Work task: Write out again the lines from the line with "事故中厘清责任方是寻求赔偿的重" up to and including the line with "Electrical Essay 代写", exactly as they stand below, and skip any picture.

The records:
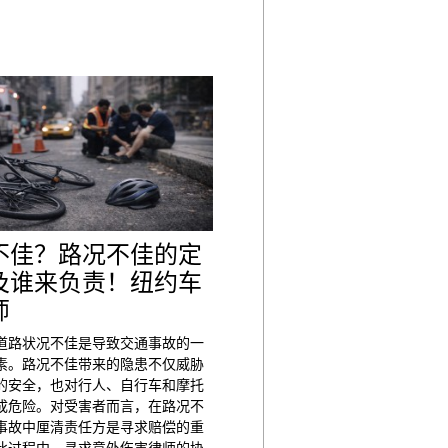
不佳？路况不佳的定
及谁来负责！纽约车
师
道路状况不佳是导致交通事故的一
素。路况不佳带来的隐患不仅威胁
的安全，也对行人、自行车和摩托
成危险。对受害者而言，在路况不
事故中厘清责任方是寻求赔偿的重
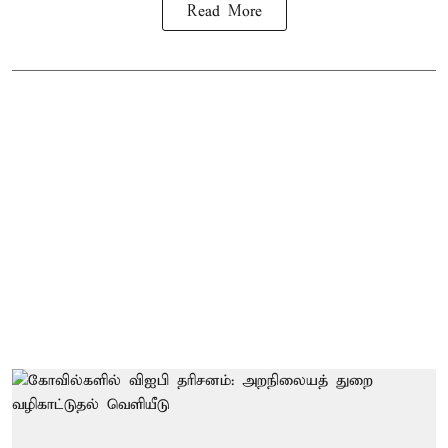
Read More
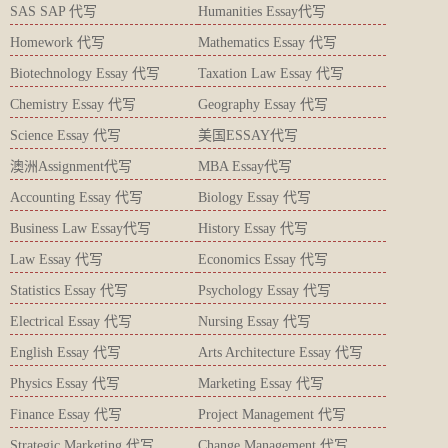
SAS SAP 代写
Humanities Essay代写
Homework 代写
Mathematics Essay 代写
Biotechnology Essay 代写
Taxation Law Essay 代写
Chemistry Essay 代写
Geography Essay 代写
Science Essay 代写
美国ESSAY代写
澳洲Assignment代写
MBA Essay代写
Accounting Essay 代写
Biology Essay 代写
Business Law Essay代写
History Essay 代写
Law Essay 代写
Economics Essay 代写
Statistics Essay 代写
Psychology Essay 代写
Electrical Essay 代写
Nursing Essay 代写
English Essay 代写
Arts Architecture Essay 代写
Physics Essay 代写
Marketing Essay 代写
Finance Essay 代写
Project Management 代写
Strategic Marketing 代写
Change Management 代写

Answer to this problem:
事故中厘清责任方是寻求赔偿的重
Read More
SAS SAP 代写
Humanities Essay代写
Homework 代写
Mathematics Essay 代写
Biotechnology Essay 代写
Taxation Law Essay 代写
Chemistry Essay 代写
Geography Essay 代写
Science Essay 代写
美国ESSAY代写
澳洲Assignment代写
MBA Essay代写
Accounting Essay 代写
Biology Essay 代写
Business Law Essay代写
History Essay 代写
Law Essay 代写
Economics Essay 代写
Statistics Essay 代写
Psychology Essay 代写
Electrical Essay 代写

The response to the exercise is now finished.